La violence criminelle n’est pas l’apanage d’immigrant.e.s. Truisme que de rappeler que la criminalité « pure laine tissée serrée » est bien implantée au Québec depuis fort longtemps et elle est toujours le lot d’une minorité d’individus.
Les immigrant.e.s et les réfugié.e.s ne se caractérisent pas à la manière de produits d’importation étiquetés comme des « cans de beans » qui arrivent avec toutes les qualités parfaites requises pour être conformes aux « valeurs québécoises » (notions fort vagues par ailleurs). Limiter les perceptions à des bras prêts à bosser à des fins économiques ne révèle pas une conception plus brillante de l’immigration. Le Québec accueille des citoyens et des citoyennes qui n’ont rien coûté à la société avant leur arrivée; ils ont reçu éducation et soins dans leur pays d’origine pendant 10, 15, 20 ou 30 ans sans que le Québec débourse un sou. Et à leur arrivée, on les veut parfait.e.s sur tous les plans et ils.elles devraient parler français en six mois. Autant dire que l’on cherche la quadrature du cercle.

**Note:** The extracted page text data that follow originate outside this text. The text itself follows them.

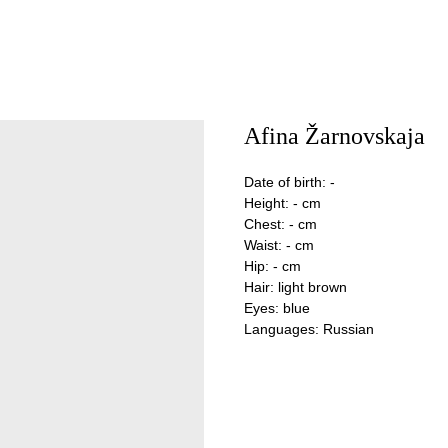
Afina Žarnovskaja
Date of birth: -
Height: - cm
Chest: - cm
Waist: - cm
Hip: - cm
Hair: light brown
Eyes: blue
Languages: Russian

Les affirmations spontanées du premier ministre forment un tricotage d’insultes à l’égard des milliers de personnes venues d’ailleurs qui contribuent au développement de ce pays. À titre de vice-président de l’organisme Accueil Multiethnique et Intégration des Nouveaux Arrivants à Terrebonne et Mascouche (Aminate), je me sens profondément blessé et humilité au nom de la formidable équipe d’intervention composée de personnes venues de divers pays (Algérie, Maroc, Colombie, Roumanie et Sénégal) auxquelles s’ajoutent des natifs d’ici et les nombreux bénévoles qui travaillent d’arrache-pied avec des moyens limités pour soutenir l’intégration et la francisation de milliers d’immigrant.e.s et de réfugié.e.s dans le Sud de Lanaudière. Nous travaillons ferme pour permettre à tous ces gens de s’intégrer à la région, ce grâce au soutien du ministère Immigration, Francisation et Intégration (MIFI) de l’appui des deux villes concernées et de la Municipalité régionale de comté des Moulins. L’action ne s’arrête pas là; AMINATE accorde du soutien à des entreprises qui embauchent des travailleurs.euses qui arrivent d’ailleurs et fait un travail de sensibilisation auprès des services publics (écoles, services de police, etc.). Malgré tout, chaque jour, nous tentons de faire des miracles avec des ressources financières limitées.
La francisation requiert temps et ressources, ce que les gouvernements successifs n’ont pas bien compris depuis des décennies. En 1991, un colloque sous le thème « Les personnes immigrantes : partenaires du développement régional » avait eu lieu à l’Université du Québec en Outaouais et nous discutions alors de toutes les questions que les politiciens.ennes d’aujourd’hui reprennent comme des nouveautés. Pourquoi? En raison de l’indolence et du laisser-faire de tous les gouvernements depuis ce temps. Au contraire, au fil du temps, on a réduit les fonds alloués à la francisation perçue comme une dépense et non comme un investissement fondamental. Dans certains milieux, on véhicule même la pensée magique que la francisation sur les lieux de travail suffirait. Il est plus que temps de voir le Québec se réveiller et d’INVESTIR dans la francisation à la mesure des besoins criants.
Oui, l’intégration est un défi. Qu’on y mette le prix et le temps requis. L’intégration correspond à un processus multidimensionnel qui dépasse la simple francisation. L’intégration repose sur le développement des capacités d’une personne à participer à la vie sociale, culturelle, économique, institutionnelle et… politique. Au-delà de la francisation, il faut INVESTIR dans les communautés sur le plan social et culturel. INVESTIR aussi pour contrer ce mal (non reconnu par la CAQ) qu’est le racisme.
Au lieu de ne voir que les bras des personnes immigrantes, retenons surtout l’ouverture de leur cœur et la vivacité de leur créativité pour s’adapter et s’intégrer. En somme, l’intégration ne relève pas que de la responsabilité des organismes communautaires, mais bien de l’ensemble de la société. L’État et son représentant doivent donc souffler le ton… positif.